** TASK DIRECTIONS **
Everything in the data must be repeated exactly, apart from the pictures, which are left out.
════════════════
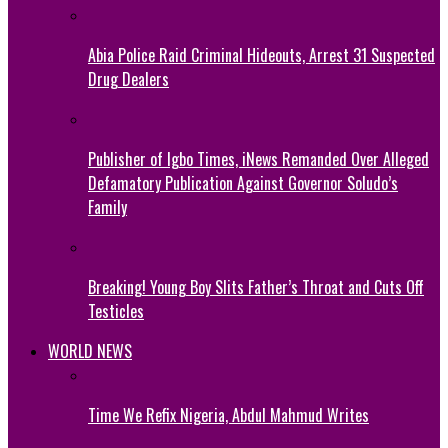
Abia Police Raid Criminal Hideouts, Arrest 31 Suspected
Drug Dealers
Publisher of Igbo Times, iNews Remanded Over Alleged
Defamatory Publication Against Governor Soludo’s
Family
Breaking! Young Boy Slits Father’s Throat and Cuts Off
Testicles
WORLD NEWS
Time We Refix Nigeria, Abdul Mahmud Writes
════════════════
** SOLUTION FOR THIS PROBLEM **
Abia Police Raid Criminal Hideouts, Arrest 31 Suspected
Drug Dealers
Publisher of Igbo Times, iNews Remanded Over Alleged
Defamatory Publication Against Governor Soludo’s
Family
Breaking! Young Boy Slits Father’s Throat and Cuts Off
Testicles
WORLD NEWS
Time We Refix Nigeria, Abdul Mahmud Writes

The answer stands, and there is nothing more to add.